If you have great credit, low debt ratios, and at least five percent to put down on the home, you may qualify for conventional financing. These loans don’t have a funding fee and only require Private Mortgage Insurance until you owe less than 80% of the home’s value.
Knowing your options gives you a chance to determine which loan costs the least now, as well as over the life of the loan. Don’t just take the loan with the lowest interest rate – look at the big picture to decide which loan is right.
Don’t Take Out New Credit
The last thing you should do is apply for new accounts when you are ready to shop for a mortgage. Lenders look at your credit history, your current outstanding credit, and any current inquiries. They’ll know if you took out new credit. Even if you have a lot of inquiries, but no new credit, they’ll be hesitant to give you a loan.
A flurry of new inquiries means that you are desperate for money. If the inquiries are less than 60 days old, there could be new loans out there that aren’t reporting on the credit report yet. It’s best to keep your credit as stable as possible before taking out a mortgage. This is even true after you get pre-approved. Lenders will pull your credit again just before the closing. Avoid opening any new accounts, closing old accounts, or even using your current credit card accounts to keep your approval.
Think About the Future
Most people take the first loan that comes to mind – usually the 30-year fixed loan. What if you could afford more, though? What if you could pay your loan off in half the time? A 15-year fixed loan means you pay a lot less interest because you pay the loan off much faster.

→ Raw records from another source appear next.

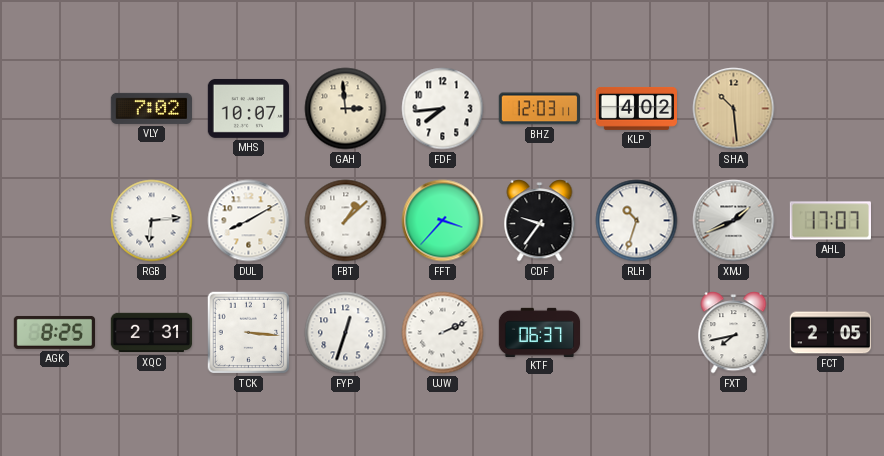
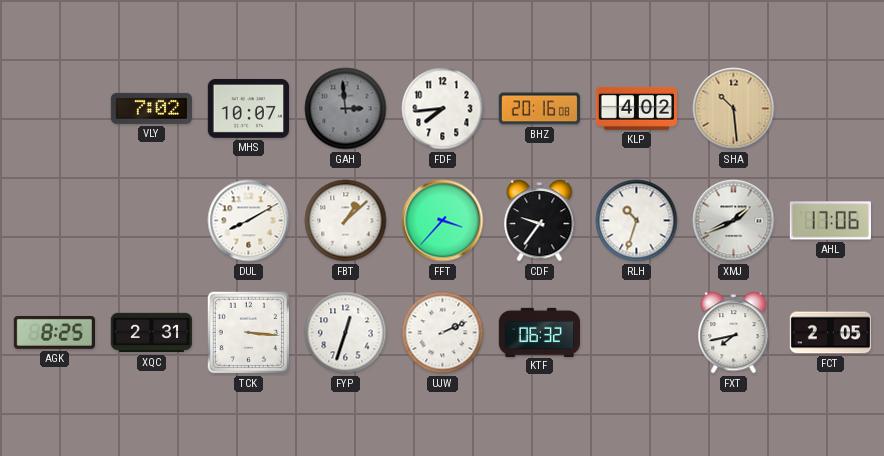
GAH dial: cream -> grey
BHZ: 12:03 -> 20:16
RGB: 6:14 -> none
AHL: 17:07 -> 17:06
KTF: 06:37 -> 06:32
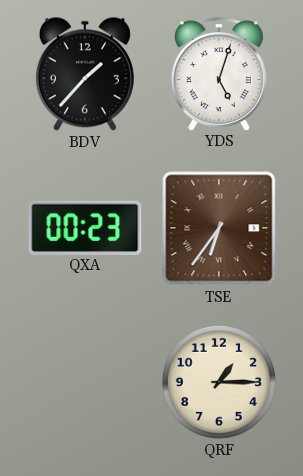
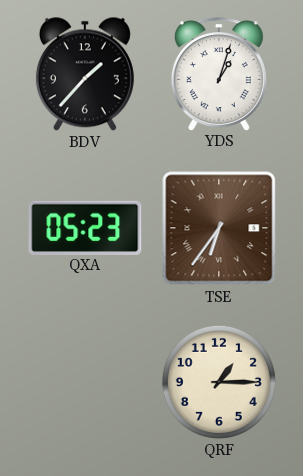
YDS: 5:03 -> 1:03
QXA: 00:23 -> 05:23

Think about your goals. Do you plan to be debt-free before you retire? Plan your term around that time. Do you plan to go from one income to two or two to one in the future? This could also affect the size of the mortgage payment that you take. While you can refinance your mortgage in the future, it’s best to choose the mortgage now that will still work in the long run.
Shopping for a mortgage doesn’t have to be stressful. Set yourself up with the right mortgage the first time by educating yourself on the process. Go into the mortgage process knowing what you want and the best way to get it. This will give you the best outcome for one of the largest investments of your life.